Figure 47: First phrase without extension.

The phrase-rhythm is thus theoretically an even 4 + 6 though this feels contrived to me, and probably to the composer as well because bar 5-10 is so obviously in even bar numbers as if to compensate for the irregular beginning.

There is also another way of looking at this. Johann Friedrich Daube (1733-1797) uniquely does not even mention cadences in relation to phrases.41Johann Friedrich Daube, Anleitung zur Erfindung der Melodie und ihrer Fortsetzung, 2 vols (Vienna, 1797), i. For him the melodic content shapes music into phrases (only 4-ers or 8-ers are allowed). In his examples he makes a fairly clear change every fourth bar by changing melody or texture without necessarily having the same regularity in cadences. I have found no specific source for using texture in structuring music but it often plays an important role. One of Mozart’s favourite tricks is to seemingly break phrase-rhythm by changing texture too early.


Figure 48: Mozart, Violin Concert in D, K.218, mov.1. Texture changes one bar early.

We see something similar here in the Haydn where texture structures the music into 4 + 2 + 4 bars even though the cadences are at different places.

There is another reason the first phrase feels slightly aimless. Harmonically it is set up to lead to the dominant:


Figure 49: First phrase turned into a dominant-phrase.
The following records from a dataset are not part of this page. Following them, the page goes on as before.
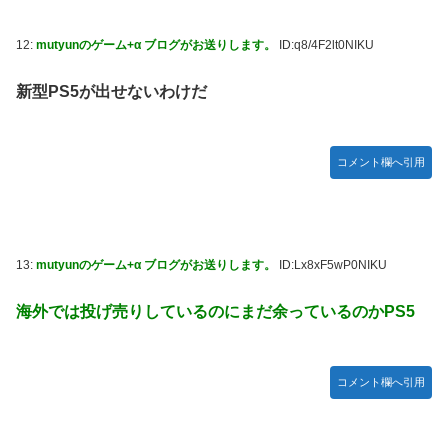
12:
mutyunのゲーム+α ブログがお送りします。
ID:q8/4F2lt0NIKU
新型PS5が出せないわけだ
コメント欄へ引用
13:
mutyunのゲーム+α ブログがお送りします。
ID:Lx8xF5wP0NIKU
海外では投げ売りしているのにまだ余っているのかPS5
コメント欄へ引用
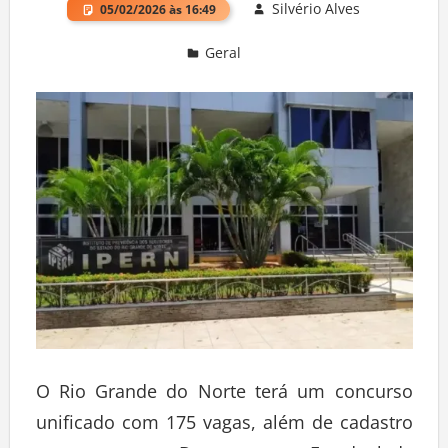
Silvério Alves
05/02/2026 às 16:49
Geral
Deixe um comentário
O Rio Grande do Norte terá um concurso
unificado com 175 vagas, além de cadastro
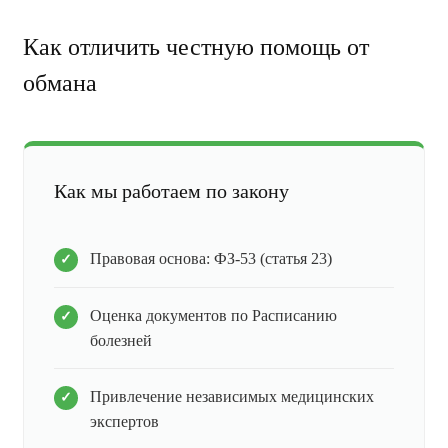
Как отличить честную помощь от
обмана
Как мы работаем по закону
Правовая основа: ФЗ-53 (статья 23)
Оценка документов по Расписанию
болезней
Привлечение независимых медицинских
экспертов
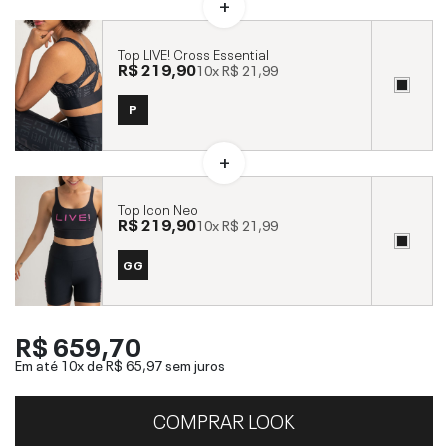
Top LIVE! Cross Essential
R$ 219,90
10x
R$ 21,99
P
Top Icon Neo
R$ 219,90
10x
R$ 21,99
GG
R$ 659,70
Em até 10x de
R$ 65,97
sem juros
COMPRAR LOOK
This is a perfectly regular phrase and it would be easy to add a complimentary phrase leading back to the tonic—a conventional bicolon again. Instead of letting the phrase go to its obvious destination, he is now forced to add material because going to the tonic takes one step extra. This longer road explains that we tend to find extensions more often in tonic phrases than in dominant phrases. Another solution would be to distribute this longer road differently by making the harmonies move earlier. Thus we often see, with parallel tonic and dominant phrases, that the tonic one moves towards the cadence earlier than the dominant one, possibly like:


Figure 50: First phrase reshaped by change in harmonic rhythm.

Again, he did not choose this. Personally I like the quirkiness of the extension, it has a more recognizable character than the bland 4-er, and that is the point of course. If Koch says a repetition needs to be ‘worthy’ and represent the expression of the phrase in a high degree, the other side of the coin is that there must be a need to enhance the character: as if the composer felt he had not been clear enough–in that sense extensions can be viewed as rhetorical devices.
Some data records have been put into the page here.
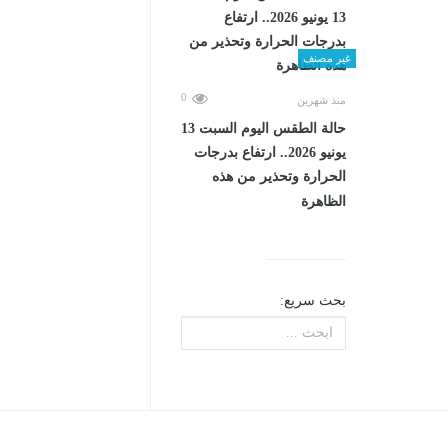
غير مصنف
0
منذ شهرين
حالة الطقس اليوم السبت 13
يونيو 2026.. ارتفاع بدرجات
الحرارة وتحذير من هذه
الظاهرة
بحث سريع:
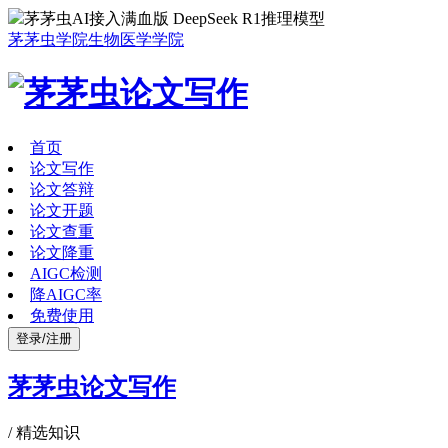
茅茅虫AI接入满血版 DeepSeek R1推理模型
茅茅虫学院
生物医学学院
首页
论文写作
论文答辩
论文开题
论文查重
论文降重
AIGC检测
降AIGC率
免费使用
登录/注册
茅茅虫论文写作
/
精选知识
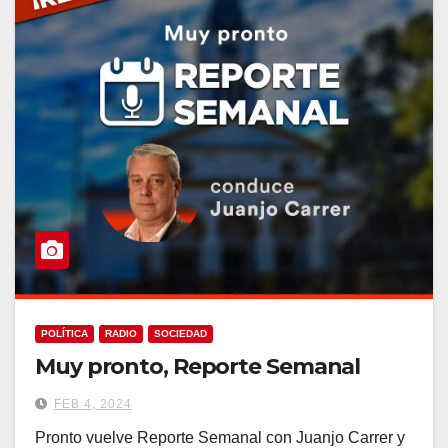
POLÍTICA
RADIO
SOCIEDAD
Muy pronto, Reporte Semanal
FEB 4, 2024
Pronto vuelve Reporte Semanal con Juanjo Carrer y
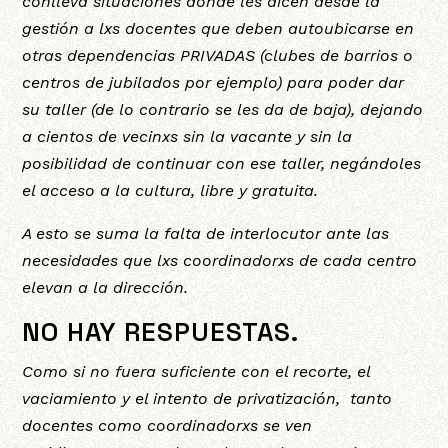
conlleva situaciones donde les dicen desde la
gestión a lxs docentes que deben autoubicarse en
otras dependencias PRIVADAS (clubes de barrios o
centros de jubilados por ejemplo) para poder dar
su taller (de lo contrario se les da de baja), dejando
a cientos de vecinxs sin la vacante y sin la
posibilidad de continuar con ese taller, negándoles
el acceso a la cultura, libre y gratuita.
A esto se suma la falta de interlocutor ante las
necesidades que lxs coordinadorxs de cada centro
elevan a la dirección.
NO HAY RESPUESTAS.
Como si no fuera suficiente con el recorte, el
vaciamiento y el intento de privatización, tanto
docentes como coordinadorxs se ven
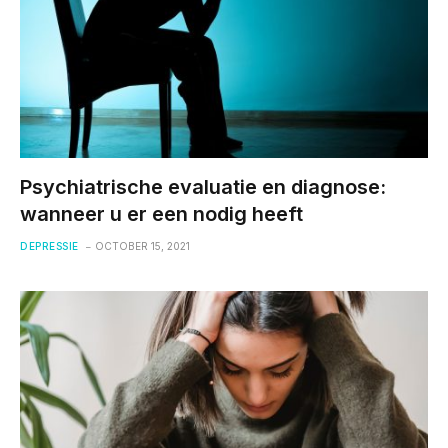
Psychiatrische evaluatie en diagnose:
wanneer u er een nodig heeft
DEPRESSIE
OCTOBER 15, 2021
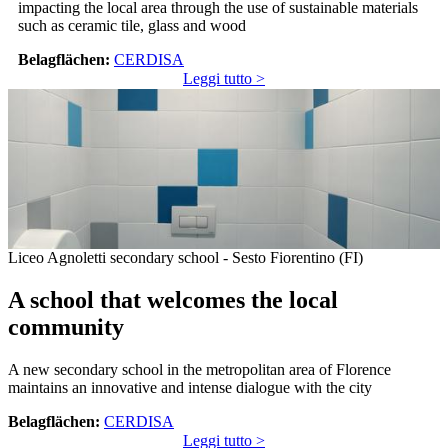
impacting the local area through the use of sustainable materials
such as ceramic tile, glass and wood
Belagflächen:
CERDISA
Leggi tutto >
Liceo Agnoletti secondary school - Sesto Fiorentino (FI)
A school that welcomes the local
community
A new secondary school in the metropolitan area of Florence
maintains an innovative and intense dialogue with the city
Belagflächen:
CERDISA
Leggi tutto >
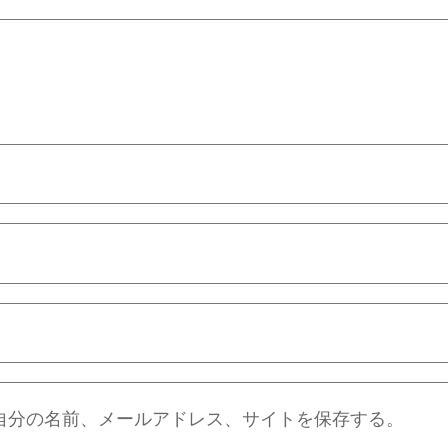
自分の名前、メールアドレス、サイトを保存する。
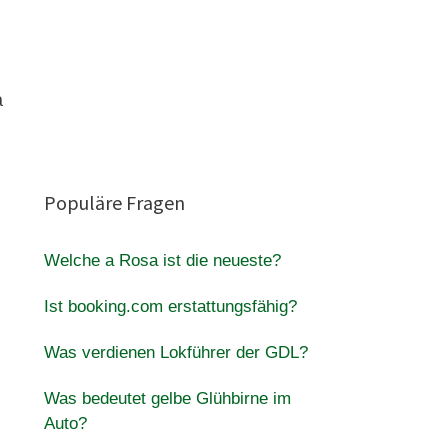
a
Populäre Fragen
Welche a Rosa ist die neueste?
Ist booking.com erstattungsfähig?
Was verdienen Lokführer der GDL?
Was bedeutet gelbe Glühbirne im
Auto?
The second phrase has been extended as well, the first 2 bars can be left out without any problem:


Figure 51: Bar 5-6 can be cut out.

But this would make it sound like an appendix rather than a new phrase, the similarity of the left hand rhythm emphasizes that even more. We could indeed read the 6 bars as 2 appendices (2 + 4 bars) to the first phrase but the strong cadential move into the sub-dominant seems to imply it is a phrase though. The interpolation of (the original) bar 5-6 is therefore functional: it favours a phrase-feeling by having the character of something new opening up, helped by the move away from triplets and left hand rhythm. The 2 phrases compliment each other: searching versus stabilizing—except for the unusual last cadence. The I6 undermines the expected perfect cadence and associated close of a period: a significant change in punctuation! It announces that what follows is not a repeat of the beginning as bar 11 might suggest, but rather a continuation like a semicolon, confirmed by a modulation to the dominant.

Bar 11-17


bar 11-17

This third phrase gets extended significantly in bar 15-17, leading to the dominant of the new key using the repetition of a rhythmical motif (trill). Two bars would have been enough though, making it an even 4 + 2 bars:


Figure 52: Bar 14 with minimal extension.
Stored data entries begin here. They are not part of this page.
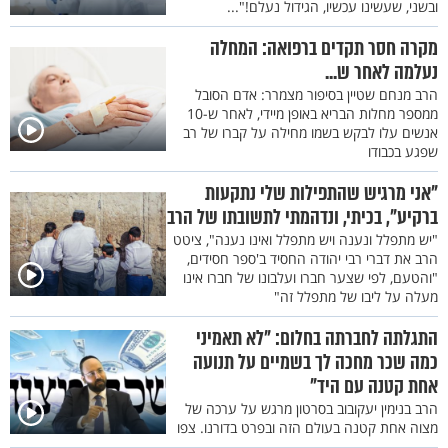
ובשני, שעשינו עכשיו, הגידול נעלם!"...
מקרה חסר תקדים ברפואה: המחלה
נעלמה לאחר ש...
הרב מנחם שטיין בסיפור מצמרר: אדם הסובל
ממספר מחלות הבריא באופן מיידי, לאחר ש-10
אנשים עלו לבקש בשמו מחילה על קברו של רב
שפגע בכבודו
"אני מרגיש שהתפילות שלי נתקעות
ברקיע", בכיתי, ונדהמתי לתשובתו של הרב
"יש מתפלל ונענה ויש מתפלל ואינו נענה", ציטט
הרב את דברי רבי יהודה החסיד ב'ספר חסידים,
"והטעם, לפי שצער חברו ועלבונו של חברו אינו
מעלה על ליבו של מתפלל זה"
התגלתה לחברתה בחלום: "לא תאמיני
כמה שכר מחכה לך בשמיים על תנועה
אחת קטנה עם היד"
הרב בנימין יעקובוב בסרטון מרגש על ערכה של
מצוה אחת קטנה בעולם הזה ובפרט בדורנו. צפו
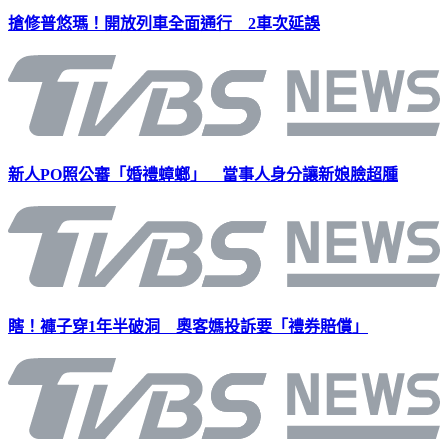
搶修普悠瑪！開放列車全面通行 2車次延誤
新人PO照公審「婚禮蟑螂」 當事人身分讓新娘臉超腫
瞎！褲子穿1年半破洞 奧客媽投訴要「禮券賠償」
Instead he expands the cadence, adding weight to it by adding a bar. The use of chromatics contributes further to a feeling of weightiness, the quick succession almost causing an implied ritardando. From here he could have cut straight to bar 18 but he adds another extension in the form of a cadenza, further raising the level of expectation. The cadence looks free but is essentially structured and could have been written out as a normal 4-er with an expansion again at the cadence.


Figure 53: Cadenza written out as a phrase.

After so much delay it would have been a damp squib if the cadence was simply resolved. Instead, he suppresses the resolution bar and plunges into completely different material. Indeed, after a build up like that we need such a big contrast that even a tempo change is warranted–a sort of alla breve.

Bar 18-31


bar 18-31

Suddenly we are in the realm of 3-ers, three in a row, the third one being a variation of the previous two with the melody in the bass and added figuration.

But if these are 3-ers, where are the cadences to indicate the end of a phrase? Regular 3-ers would have been like the example below,


Figure 54: Regular 3-ers with cadences.

but as it stands there are no cadences, hence no repose-moments. Theoretically you can presuppose bar suppressions but that seems an artificial way of making the theory fit.


Figure 55: Bar 18-23 with hypothetical bar suppression.

Though, without going so far as bar suppression, it is an interesting point that some of the dominant tension is probably released into the next bar.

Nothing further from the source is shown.